[Stored items]
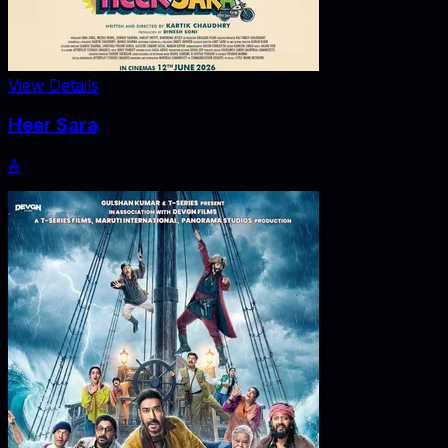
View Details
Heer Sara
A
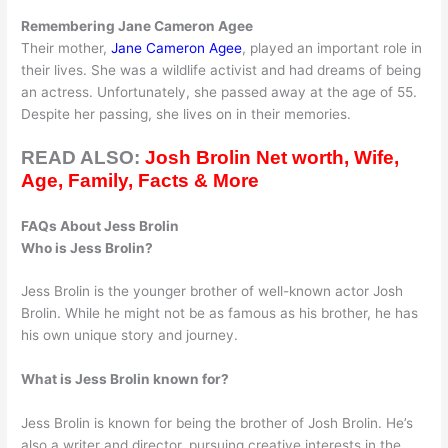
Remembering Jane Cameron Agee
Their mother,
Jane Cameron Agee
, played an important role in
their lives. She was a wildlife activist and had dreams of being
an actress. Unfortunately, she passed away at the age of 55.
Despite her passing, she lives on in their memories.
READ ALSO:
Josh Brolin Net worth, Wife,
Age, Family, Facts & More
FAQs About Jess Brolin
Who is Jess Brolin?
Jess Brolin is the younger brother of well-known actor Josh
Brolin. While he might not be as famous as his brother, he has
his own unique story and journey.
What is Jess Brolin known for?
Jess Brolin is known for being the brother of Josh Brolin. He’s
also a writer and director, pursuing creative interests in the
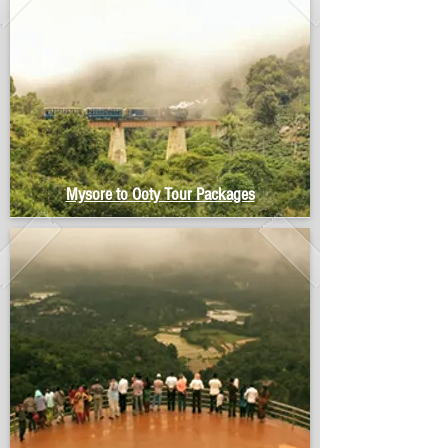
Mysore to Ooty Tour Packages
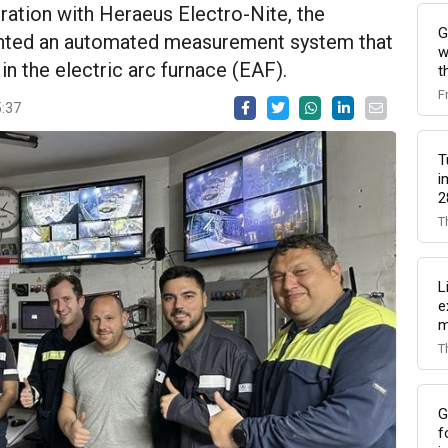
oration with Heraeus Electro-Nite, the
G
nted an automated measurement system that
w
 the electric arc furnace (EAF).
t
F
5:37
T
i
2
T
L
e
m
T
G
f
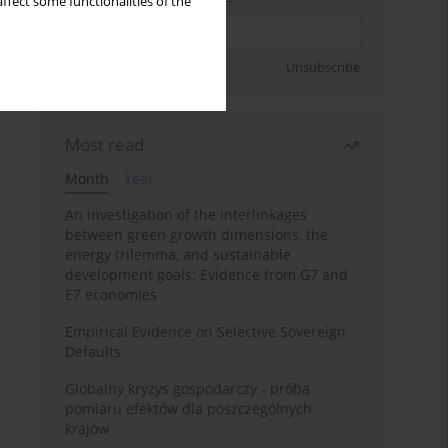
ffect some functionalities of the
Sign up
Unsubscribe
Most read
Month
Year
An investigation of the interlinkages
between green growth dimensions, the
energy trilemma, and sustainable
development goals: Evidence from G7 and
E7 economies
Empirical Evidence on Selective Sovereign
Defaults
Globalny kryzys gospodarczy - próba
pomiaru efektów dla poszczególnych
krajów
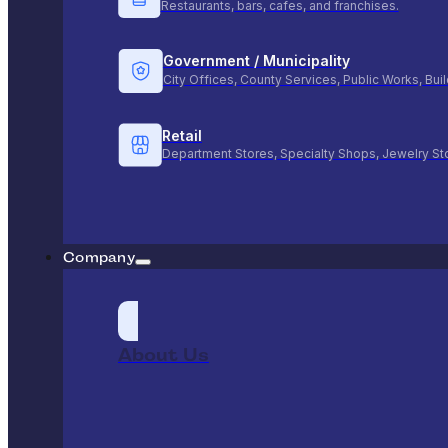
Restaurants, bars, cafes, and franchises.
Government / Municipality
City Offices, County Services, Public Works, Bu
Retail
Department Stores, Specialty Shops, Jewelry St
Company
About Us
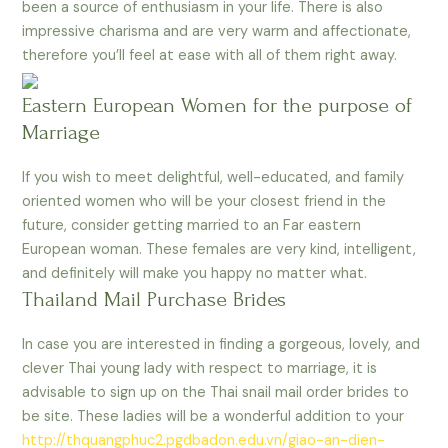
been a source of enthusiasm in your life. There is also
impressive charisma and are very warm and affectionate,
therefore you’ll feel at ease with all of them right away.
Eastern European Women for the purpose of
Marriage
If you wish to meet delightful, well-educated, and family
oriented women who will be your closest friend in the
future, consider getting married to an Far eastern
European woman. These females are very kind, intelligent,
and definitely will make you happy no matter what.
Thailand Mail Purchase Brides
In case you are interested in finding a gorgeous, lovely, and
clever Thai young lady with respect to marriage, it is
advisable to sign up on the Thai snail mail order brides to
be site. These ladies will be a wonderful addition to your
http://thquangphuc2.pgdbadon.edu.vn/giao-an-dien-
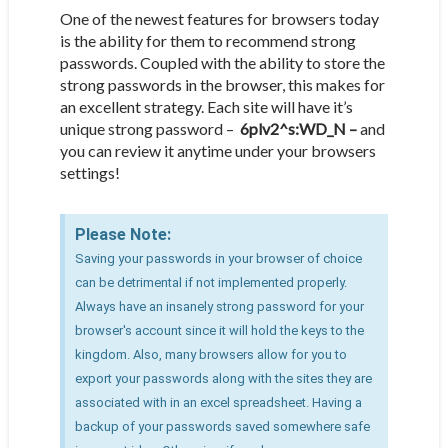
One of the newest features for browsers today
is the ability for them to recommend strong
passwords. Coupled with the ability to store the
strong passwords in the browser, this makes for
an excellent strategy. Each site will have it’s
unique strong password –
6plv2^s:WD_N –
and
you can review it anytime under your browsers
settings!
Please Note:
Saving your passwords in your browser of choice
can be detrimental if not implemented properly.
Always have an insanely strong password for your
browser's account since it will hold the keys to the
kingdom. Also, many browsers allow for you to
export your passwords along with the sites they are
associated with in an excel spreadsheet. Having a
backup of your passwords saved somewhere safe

▶ **Problem statement**
Restate the data word for word, minus any images.

▶ **Exercise response**
View Details
Heer Sara
A
Remembering Jane Cameron Agee
Their mother,
Jane Cameron Agee
, played an important role in
their lives. She was a wildlife activist and had dreams of being
an actress. Unfortunately, she passed away at the age of 55.
Despite her passing, she lives on in their memories.
READ ALSO:
Josh Brolin Net worth, Wife,
Age, Family, Facts & More
FAQs About Jess Brolin
Who is Jess Brolin?
Jess Brolin is the younger brother of well-known actor Josh
Brolin. While he might not be as famous as his brother, he has
his own unique story and journey.
What is Jess Brolin known for?
Jess Brolin is known for being the brother of Josh Brolin. He’s
also a writer and director, pursuing creative interests in the
Mysore to Ooty Tour Packages
oration with Heraeus Electro-Nite, the
G
nted an automated measurement system that
w
 the electric arc furnace (EAF).
t
F
5:37
T
i
2
T
L
e
m
T
G
f
ffect some functionalities of the
Sign up
Unsubscribe
Most read
Month
Year
An investigation of the interlinkages
between green growth dimensions, the
energy trilemma, and sustainable
development goals: Evidence from G7 and
E7 economies
Empirical Evidence on Selective Sovereign
Defaults
Globalny kryzys gospodarczy - próba
pomiaru efektów dla poszczególnych
krajów
Restaurants, bars, cafes, and franchises.
Government / Municipality
City Offices, County Services, Public Works, Bu
Retail
Department Stores, Specialty Shops, Jewelry St
Company
About Us
been a source of enthusiasm in your life. There is also
impressive charisma and are very warm and affectionate,
therefore you’ll feel at ease with all of them right away.
Eastern European Women for the purpose of
Marriage
If you wish to meet delightful, well-educated, and family
oriented women who will be your closest friend in the
future, consider getting married to an Far eastern
European woman. These females are very kind, intelligent,
and definitely will make you happy no matter what.
Thailand Mail Purchase Brides
In case you are interested in finding a gorgeous, lovely, and
clever Thai young lady with respect to marriage, it is
advisable to sign up on the Thai snail mail order brides to
be site. These ladies will be a wonderful addition to your
http://thquangphuc2.pgdbadon.edu.vn/giao-an-dien-
One of the newest features for browsers today
is the ability for them to recommend strong
passwords. Coupled with the ability to store the
strong passwords in the browser, this makes for
an excellent strategy. Each site will have it’s
unique strong password –
6plv2^s:WD_N –
and
you can review it anytime under your browsers
settings!
Please Note:
Saving your passwords in your browser of choice
can be detrimental if not implemented properly.
Always have an insanely strong password for your
browser's account since it will hold the keys to the
kingdom. Also, many browsers allow for you to
export your passwords along with the sites they are
associated with in an excel spreadsheet. Having a
backup of your passwords saved somewhere safe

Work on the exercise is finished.